Paralegals play an important role in ensuring that all people have access to justice. Some of their tasks are to prepare affidavits or other documents, such as legal correspondence, organise and maintain documents in paper or electronic filing systems and keep and monitor legal volumes to ensure that the law library is up-to-date.
They direct and coordinate law office activity, including the delivery of subpoenas, meet clients and other professionals to discuss details of cases, investigate facts and law of cases and search pertinent sources, such as public records, to determine causes of action and to prepare cases.

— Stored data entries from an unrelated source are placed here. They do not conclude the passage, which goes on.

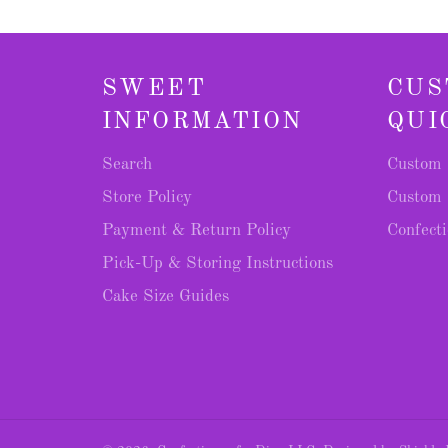
SWEET
CUS
INFORMATION
QUI
Search
Custom 
Store Policy
Custom 
Payment & Return Policy
Confecti
Pick-Up & Storing Instructions
Cake Size Guides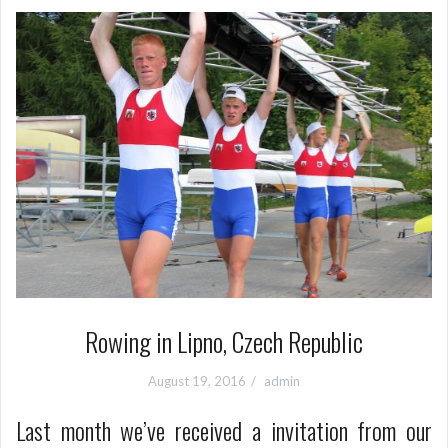
Rowing in Lipno, Czech Republic
August 19, 2016
admin
Last month we’ve received a invitation from our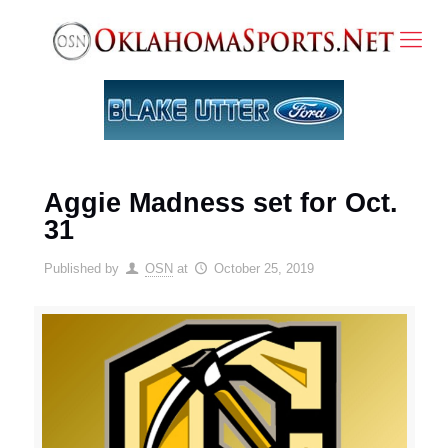
Aggie Madness set for Oct.
31
Published by
OSN
at
October 25, 2019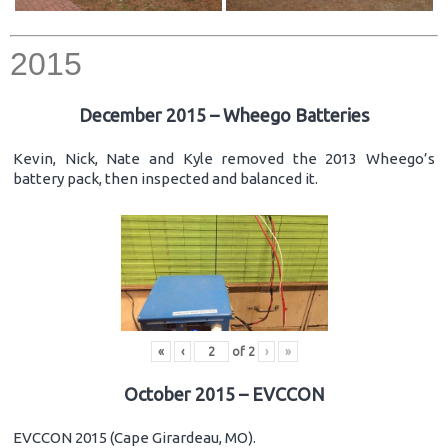
2015
December 2015 – Wheego Batteries
Kevin, Nick, Nate and Kyle removed the 2013 Wheego’s
battery pack, then inspected and balanced it.
«
‹
of
2
›
»
October 2015 – EVCCON
EVCCON 2015 (Cape Girardeau, MO).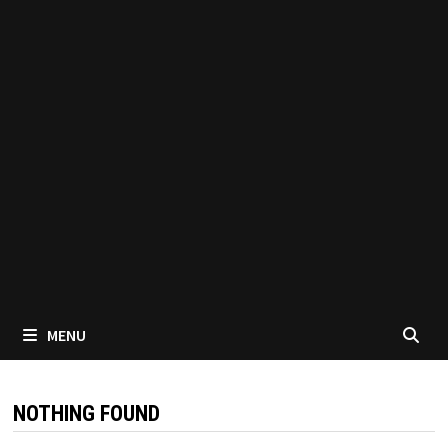
MENU
NOTHING FOUND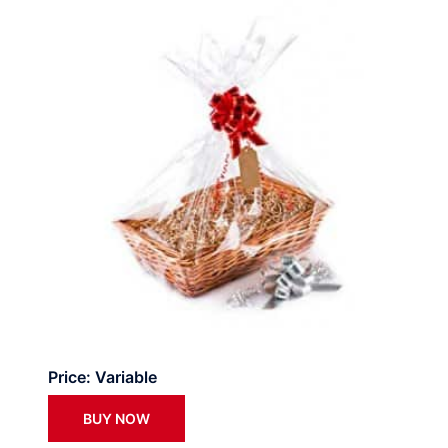
Price: Variable
BUY NOW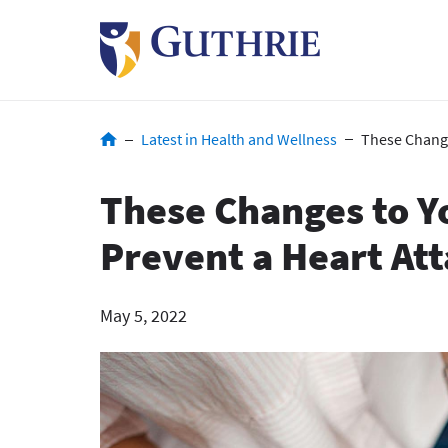
Skip
to
main
content
Breadcrumb
Latest in Health and Wellness
These Change
These Changes to Y
Prevent a Heart At
May 5, 2022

Paralegals prepare for trials by performing tasks such as organising exhibits and gathering and analysing research data, such as statutes, decisions and legal articles, codes and documents. They file pleadings with court clerks and call upon witnesses to testify at a hearing.
They appraise and inventory real and personal property estate planning, and they may need to arbitrate disputes between parties and assist in the real estate closing process, such as by reviewing title searches. They prepare legal documents, including briefs, pleadings, appeals, wills and contracts.
They must have extensive knowledge of the law and the administration of justice. Legal assistants will spend much of their time in offices, boardrooms and courts. A great deal of travelling could be done depending on the project being worked on and the amount of research or investigation required.